1. All Work Is Risk Management

All Work Is Risk Management

Presentation about the origins and justification for Risk-First

So today I am going to defend this statement: “All Work is Risk Management”. And, this is one of the founding philosophies of Risk-First.

For the next 10, 15 minutes or so, I am going to try and persuade you that this is the case.

And while I’m making that case, maybe you can try and think up some counter-examples: bits of work that aren’t risk management, and then we can discuss them.

So, my approach to this is in three steps:

- first, I am going to make an appeal to authority

- then I’m going to talk about how the UK as a whole is doing risk management, t

- then I’ll bring it back to talk about the tickets on your backlog, and how they are actually just risk management in disguise.

A lot of people think Risk Management is really boring, or really technical. I want to get you away from that thinking. After all, if all work is risk management, then we’re doing it anyway, and it can’t be that technical.

Sure-you can make it really complicated with models and things, which is what I spent a lot of time building in banks. But actually, that is a special case.

I want to make the claim that you’re already doing Risk Management, and if you’re good at your job, you’re probably quite good at Risk Management too.

So, I’ve worked in finance for many years. I’ve built systems for managing risk in banks, just like many of you have probably worked on systems for managing risk at your company.

So, me saying “All Work is Risk Management” is perhaps just a case of “seeing every problem as a nail”. This is a quote from Abraham Maslow, who was an early researcher in Organisational Behaviour.

I work in Risk! Am I just blind to everything else going on out there! If I made suits, would I say, “All Work is joining stuff together”.

Actually, that might work.

But no. It turns out I’m not the only person who’s said something like this:

The quote above is actually the first sentence from Chapter One of a fairly famous book on Software Development, written in 2000.

Does anyone know which one? Don’t worry I am about to tell you.

It's this one: Extreme Programming Explained by Kent Beck.

This is the first book on Agile I read.

And it seemed like a breath of fresh air compared with what I’d learnt at university about software development, which was all, Rational, Waterfalls, Iterative Development, Structured Programming, and so on.

Kent Beck had a bunch of ideas in “Extreme Programming”, that really deviated from the accepted “norms” of software development, like Pair Programming.

This is a picture of some guys Pair Programming.

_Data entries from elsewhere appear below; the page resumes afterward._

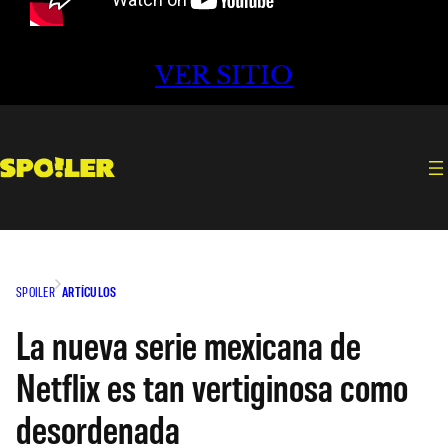
VER SITIO
SPOILER
ARTÍCULOS
La nueva serie mexicana de
Netflix es tan vertiginosa como
desordenada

Some people love it. A lot of developers grew to hate Extreme Programming because of this. They didn’t want to share a keyboard and mouse with someone, and work together.

But what is the point of Pair Programming?

What Kent is trying to avoid by recommending this is Key Person Risk. That is, having individuals on a team who are the only people who know about a thing.

And if they leave or go on holiday, your project is exposed.

That’s the idea, anyway: Pair Programming is a risk-management technique. Specifically, trying to address Key Person Risk.

Kent Beck also co-invented JUnit, which is a library for building Unit Tests. As a Java developer, I use this all the time.

If you’re used to Ruby, you’ll probably be familiar with MiniTest::Unit or Jest if you’re a Javascript programmer. They are basically just versions of JUnit for those different languages.

I actually can't imagine coding now without building tests as I go, and having tools to at least understand my coverage. It just seems so helpful now to have this.

Now, why do we write tests? Why are Unit tests such an integral part of Extreme Programming, and therefore Agile?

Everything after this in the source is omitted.